Entró y se sentó entre los demás pacientes. Cogió una revista y se puso a leer. Pero era incapaz de concentrarse, y le vinieron a la cabeza pensamientos sobre los males que tal vez sufría. Acaso algunas venas obstruidas en la parte de la nuca, que impedían el riego de sangre al cerebro. Y en ese caso, ¿qué hacen para curarlo? se preguntó. ¿Pueden desatascarse de nuevo para que la sangre pueda moverse mejor? Recapacitó y se regañó a sí mismo con una severa voz interior. Bueno, ahora vamos a averiguarlo de una vez por todas, pensó. Estoy aquí y pronto dictarán la sentencia. Ingrid se pondrá contenta.
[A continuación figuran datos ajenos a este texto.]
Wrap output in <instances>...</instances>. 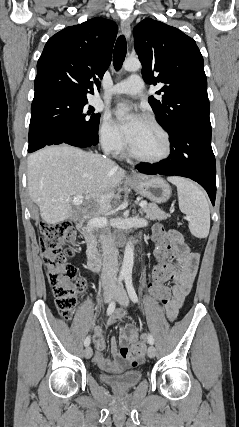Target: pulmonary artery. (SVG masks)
Listing matches in <instances>:
<instances>
[{
	"instance_id": "1",
	"label": "pulmonary artery",
	"mask_w": 239,
	"mask_h": 427,
	"mask_svg": "<svg viewBox=\"0 0 239 427\" xmlns=\"http://www.w3.org/2000/svg\"><path fill=\"white\" fill-rule=\"evenodd\" d=\"M144 89V82L142 78L138 75H132L127 79L115 84L111 90L110 94L112 95H139Z\"/></svg>"
}]
</instances>
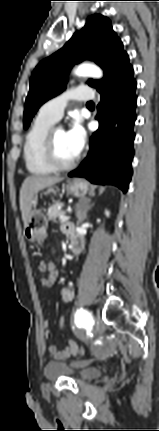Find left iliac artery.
I'll use <instances>...</instances> for the list:
<instances>
[{
    "mask_svg": "<svg viewBox=\"0 0 159 431\" xmlns=\"http://www.w3.org/2000/svg\"><path fill=\"white\" fill-rule=\"evenodd\" d=\"M75 316L76 323L80 326L92 325V323L94 322L91 313L83 308L78 309Z\"/></svg>",
    "mask_w": 159,
    "mask_h": 431,
    "instance_id": "obj_1",
    "label": "left iliac artery"
}]
</instances>
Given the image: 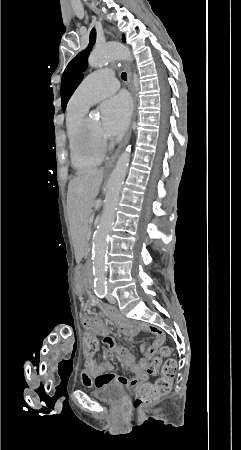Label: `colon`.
I'll list each match as a JSON object with an SVG mask.
<instances>
[{"mask_svg":"<svg viewBox=\"0 0 241 450\" xmlns=\"http://www.w3.org/2000/svg\"><path fill=\"white\" fill-rule=\"evenodd\" d=\"M95 344L96 342L91 336L82 334L79 337V349L84 353V356H93V353L97 351V348L94 346ZM169 353V348L167 346H162L159 350L158 357L152 361L153 365L147 369V372L149 374L157 373L159 370L160 359L168 357ZM164 366L165 368L161 371L163 376L159 377L151 384L140 387L136 398L133 401V406L135 408H146L147 406H151L167 393L170 387L169 377L176 370V365L172 360H167L165 361Z\"/></svg>","mask_w":241,"mask_h":450,"instance_id":"colon-1","label":"colon"}]
</instances>
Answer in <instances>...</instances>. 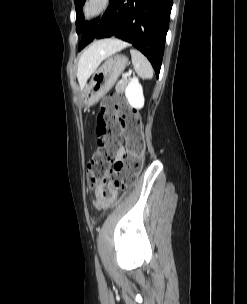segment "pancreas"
<instances>
[{
	"label": "pancreas",
	"instance_id": "obj_1",
	"mask_svg": "<svg viewBox=\"0 0 247 304\" xmlns=\"http://www.w3.org/2000/svg\"><path fill=\"white\" fill-rule=\"evenodd\" d=\"M128 80L126 78H123L121 81H119L115 87L116 92L121 93L124 91Z\"/></svg>",
	"mask_w": 247,
	"mask_h": 304
}]
</instances>
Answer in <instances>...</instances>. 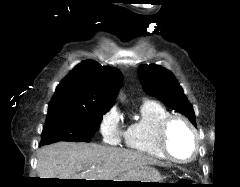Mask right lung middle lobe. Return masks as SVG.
I'll use <instances>...</instances> for the list:
<instances>
[{
    "instance_id": "right-lung-middle-lobe-1",
    "label": "right lung middle lobe",
    "mask_w": 240,
    "mask_h": 187,
    "mask_svg": "<svg viewBox=\"0 0 240 187\" xmlns=\"http://www.w3.org/2000/svg\"><path fill=\"white\" fill-rule=\"evenodd\" d=\"M106 111L107 109H88L77 106L48 108L41 145L58 141L89 142Z\"/></svg>"
}]
</instances>
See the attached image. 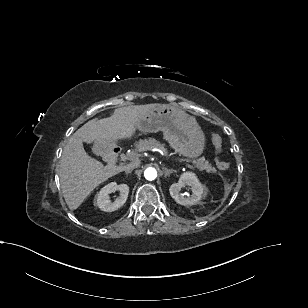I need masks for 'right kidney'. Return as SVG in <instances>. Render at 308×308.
Here are the masks:
<instances>
[{"label":"right kidney","instance_id":"ca27d5eb","mask_svg":"<svg viewBox=\"0 0 308 308\" xmlns=\"http://www.w3.org/2000/svg\"><path fill=\"white\" fill-rule=\"evenodd\" d=\"M116 190L120 191V196L114 201L111 202L109 199V194L115 192ZM129 193V187L126 184H117L116 182H111L104 186L96 197L97 206L105 212H112L119 209L127 200Z\"/></svg>","mask_w":308,"mask_h":308}]
</instances>
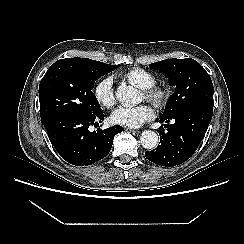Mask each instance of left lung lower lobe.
Segmentation results:
<instances>
[{
  "mask_svg": "<svg viewBox=\"0 0 244 244\" xmlns=\"http://www.w3.org/2000/svg\"><path fill=\"white\" fill-rule=\"evenodd\" d=\"M213 107L192 105L170 116H162L159 122L165 124L159 130L161 144L145 157L161 166H176L188 160L197 150L211 122ZM167 128V129H165Z\"/></svg>",
  "mask_w": 244,
  "mask_h": 244,
  "instance_id": "left-lung-lower-lobe-1",
  "label": "left lung lower lobe"
}]
</instances>
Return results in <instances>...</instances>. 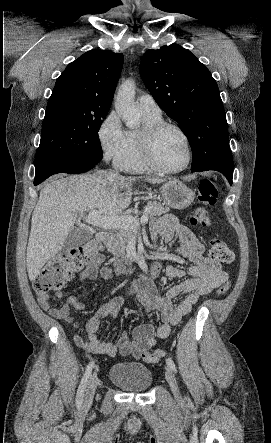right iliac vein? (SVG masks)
Wrapping results in <instances>:
<instances>
[{"label":"right iliac vein","mask_w":271,"mask_h":443,"mask_svg":"<svg viewBox=\"0 0 271 443\" xmlns=\"http://www.w3.org/2000/svg\"><path fill=\"white\" fill-rule=\"evenodd\" d=\"M97 384H98L97 374H93L87 383V388H86L83 403H82L83 409H88L91 406V404L93 402V398H94Z\"/></svg>","instance_id":"1"}]
</instances>
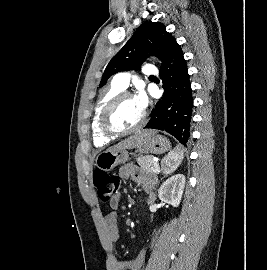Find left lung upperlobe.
I'll return each mask as SVG.
<instances>
[{"label": "left lung upper lobe", "instance_id": "1", "mask_svg": "<svg viewBox=\"0 0 267 270\" xmlns=\"http://www.w3.org/2000/svg\"><path fill=\"white\" fill-rule=\"evenodd\" d=\"M176 43L171 33L166 31L164 24L143 23L124 47L110 60L101 79L100 87L111 75L119 71L138 69L146 60L148 52L161 59L163 64Z\"/></svg>", "mask_w": 267, "mask_h": 270}]
</instances>
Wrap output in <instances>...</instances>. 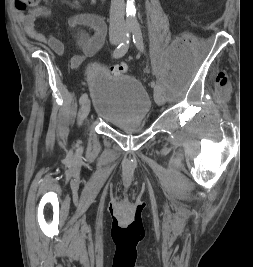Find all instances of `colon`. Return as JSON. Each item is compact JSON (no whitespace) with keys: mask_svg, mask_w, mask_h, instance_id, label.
<instances>
[{"mask_svg":"<svg viewBox=\"0 0 253 267\" xmlns=\"http://www.w3.org/2000/svg\"><path fill=\"white\" fill-rule=\"evenodd\" d=\"M38 2L39 0H16L15 5L18 9L25 10L37 6ZM111 69L115 74H124L127 71V65L121 62L115 64Z\"/></svg>","mask_w":253,"mask_h":267,"instance_id":"1","label":"colon"}]
</instances>
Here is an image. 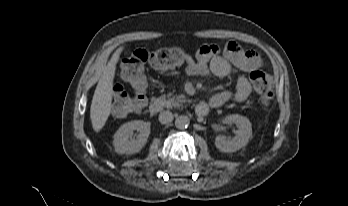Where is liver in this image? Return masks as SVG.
<instances>
[{
  "label": "liver",
  "instance_id": "obj_1",
  "mask_svg": "<svg viewBox=\"0 0 348 206\" xmlns=\"http://www.w3.org/2000/svg\"><path fill=\"white\" fill-rule=\"evenodd\" d=\"M123 47H119L112 55L110 61L102 69V74L96 86L91 107L90 119L94 131H100L110 113L113 95V81L115 77L116 64L119 61Z\"/></svg>",
  "mask_w": 348,
  "mask_h": 206
}]
</instances>
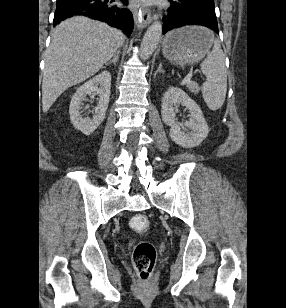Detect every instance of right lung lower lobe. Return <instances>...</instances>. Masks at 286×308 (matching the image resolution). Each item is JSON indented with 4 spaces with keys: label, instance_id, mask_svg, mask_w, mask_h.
<instances>
[{
    "label": "right lung lower lobe",
    "instance_id": "98d812e1",
    "mask_svg": "<svg viewBox=\"0 0 286 308\" xmlns=\"http://www.w3.org/2000/svg\"><path fill=\"white\" fill-rule=\"evenodd\" d=\"M115 0H57L54 25L73 15L89 16L123 30L129 37L133 30V16L129 10L111 5ZM127 3V0H121Z\"/></svg>",
    "mask_w": 286,
    "mask_h": 308
}]
</instances>
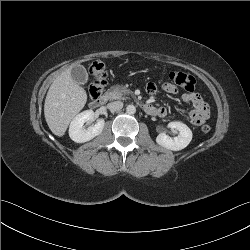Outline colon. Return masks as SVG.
Wrapping results in <instances>:
<instances>
[{
  "mask_svg": "<svg viewBox=\"0 0 250 250\" xmlns=\"http://www.w3.org/2000/svg\"><path fill=\"white\" fill-rule=\"evenodd\" d=\"M89 72L93 77V81L89 86V94L91 98H96L101 95L107 84L108 73L104 62L100 60L94 61L90 65ZM168 77L174 85H178L188 92H193L195 89V78L187 73L171 71ZM201 129L204 133H208L211 127L208 124H204Z\"/></svg>",
  "mask_w": 250,
  "mask_h": 250,
  "instance_id": "1",
  "label": "colon"
}]
</instances>
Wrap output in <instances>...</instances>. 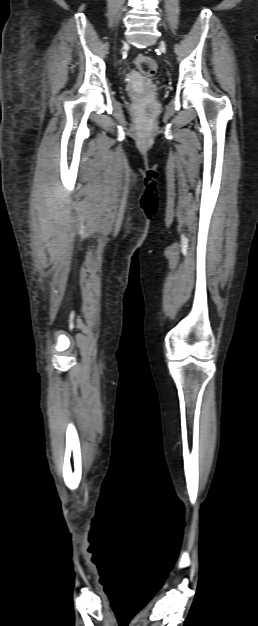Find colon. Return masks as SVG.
<instances>
[{"label": "colon", "mask_w": 258, "mask_h": 626, "mask_svg": "<svg viewBox=\"0 0 258 626\" xmlns=\"http://www.w3.org/2000/svg\"><path fill=\"white\" fill-rule=\"evenodd\" d=\"M138 70L145 76L151 77L154 75L157 69V64L154 59L149 56L140 54L135 60Z\"/></svg>", "instance_id": "colon-1"}]
</instances>
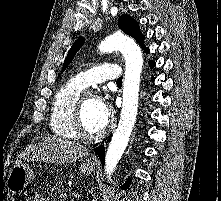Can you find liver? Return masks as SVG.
I'll use <instances>...</instances> for the list:
<instances>
[{
	"mask_svg": "<svg viewBox=\"0 0 221 201\" xmlns=\"http://www.w3.org/2000/svg\"><path fill=\"white\" fill-rule=\"evenodd\" d=\"M87 148L79 143L59 137H48L29 146L19 155V162L23 160H39L51 163H67L88 155Z\"/></svg>",
	"mask_w": 221,
	"mask_h": 201,
	"instance_id": "obj_1",
	"label": "liver"
}]
</instances>
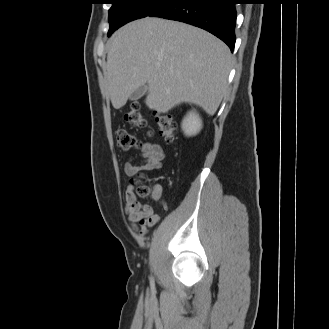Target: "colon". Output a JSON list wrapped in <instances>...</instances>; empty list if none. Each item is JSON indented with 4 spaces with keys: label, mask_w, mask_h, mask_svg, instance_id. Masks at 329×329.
<instances>
[{
    "label": "colon",
    "mask_w": 329,
    "mask_h": 329,
    "mask_svg": "<svg viewBox=\"0 0 329 329\" xmlns=\"http://www.w3.org/2000/svg\"><path fill=\"white\" fill-rule=\"evenodd\" d=\"M126 122L140 129L146 128V121L143 117L141 106L138 102H133L129 105L127 112L124 115ZM156 125L158 132L167 142H173L176 139L177 125L173 120L171 113L161 112L156 115ZM115 137L118 146L122 150H131L139 147V143L134 135L124 129H118L115 132ZM135 196L143 199L151 198L158 200L159 197L153 189L141 182L139 179H133L129 185Z\"/></svg>",
    "instance_id": "1"
}]
</instances>
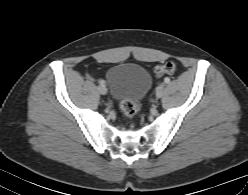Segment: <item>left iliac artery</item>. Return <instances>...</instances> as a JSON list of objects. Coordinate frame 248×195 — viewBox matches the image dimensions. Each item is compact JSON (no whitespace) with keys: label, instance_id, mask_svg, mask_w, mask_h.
<instances>
[{"label":"left iliac artery","instance_id":"left-iliac-artery-1","mask_svg":"<svg viewBox=\"0 0 248 195\" xmlns=\"http://www.w3.org/2000/svg\"><path fill=\"white\" fill-rule=\"evenodd\" d=\"M164 82L168 84V83L170 82V79H169L168 77H166V78L164 79Z\"/></svg>","mask_w":248,"mask_h":195}]
</instances>
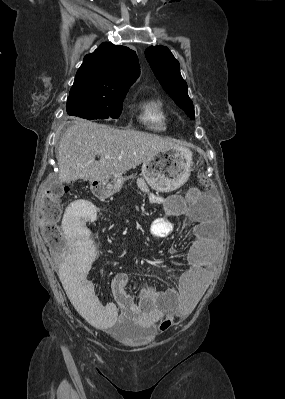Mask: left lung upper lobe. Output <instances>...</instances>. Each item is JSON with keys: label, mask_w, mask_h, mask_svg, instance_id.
<instances>
[{"label": "left lung upper lobe", "mask_w": 285, "mask_h": 399, "mask_svg": "<svg viewBox=\"0 0 285 399\" xmlns=\"http://www.w3.org/2000/svg\"><path fill=\"white\" fill-rule=\"evenodd\" d=\"M145 56L163 89L190 118L194 119V106L188 96L187 83L180 74L179 62L169 49L161 45L151 46L146 49Z\"/></svg>", "instance_id": "1"}]
</instances>
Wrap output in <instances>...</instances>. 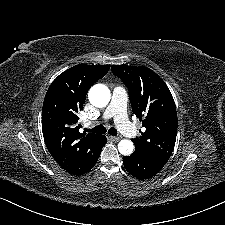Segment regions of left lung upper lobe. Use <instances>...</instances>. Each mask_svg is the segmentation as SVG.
Masks as SVG:
<instances>
[{
	"mask_svg": "<svg viewBox=\"0 0 225 225\" xmlns=\"http://www.w3.org/2000/svg\"><path fill=\"white\" fill-rule=\"evenodd\" d=\"M111 69L129 89L132 111L146 128L140 139H132L135 151L166 163L175 146L178 122L169 88L146 67L112 65Z\"/></svg>",
	"mask_w": 225,
	"mask_h": 225,
	"instance_id": "obj_1",
	"label": "left lung upper lobe"
}]
</instances>
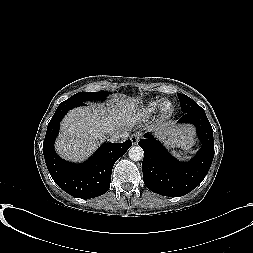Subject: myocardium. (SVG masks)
Segmentation results:
<instances>
[{"label":"myocardium","instance_id":"obj_1","mask_svg":"<svg viewBox=\"0 0 253 253\" xmlns=\"http://www.w3.org/2000/svg\"><path fill=\"white\" fill-rule=\"evenodd\" d=\"M175 111V105L171 100H164L160 104V113L163 117L171 116Z\"/></svg>","mask_w":253,"mask_h":253}]
</instances>
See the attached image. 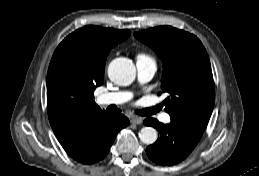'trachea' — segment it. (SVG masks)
<instances>
[{"label": "trachea", "mask_w": 259, "mask_h": 176, "mask_svg": "<svg viewBox=\"0 0 259 176\" xmlns=\"http://www.w3.org/2000/svg\"><path fill=\"white\" fill-rule=\"evenodd\" d=\"M159 110H160L159 107L147 108V109L138 111V114L142 116H149V115L155 114Z\"/></svg>", "instance_id": "trachea-1"}]
</instances>
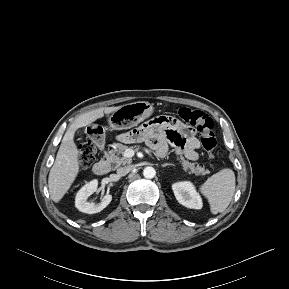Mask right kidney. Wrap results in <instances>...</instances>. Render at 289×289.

De nuevo intentó leer. Las letras se movían ante sus ojos como hormigas. ¿Cuánto tiempo hace que los tengo?, se preguntó, ¿esos mareos repentinos? ¿Esa sensación de que todo me da vueltas y de que el suelo está inclinado? El médico me lo va a preguntar, pensó. Y debo saber qué contestar. También me preguntará por las enfermedades de mi familia. Llegó a la conclusión de que en su familia no había habido ninguna enfermedad repetida o grave. Todos habían sido fuertes, habían gozado de buena salud, y se habían hecho muy viejos. Pero tendrán que hacerme análisis, pensó, y tendré que esperar los resultados durante dos o tres semanas, porque esos análisis los envían a los laboratorios. Luego tendré que moverme dentro de este espacio vacío mientras la imaginación trabaja. Dios mío, cómo trabaja. ¿Podría tratarse de un tumor cerebral?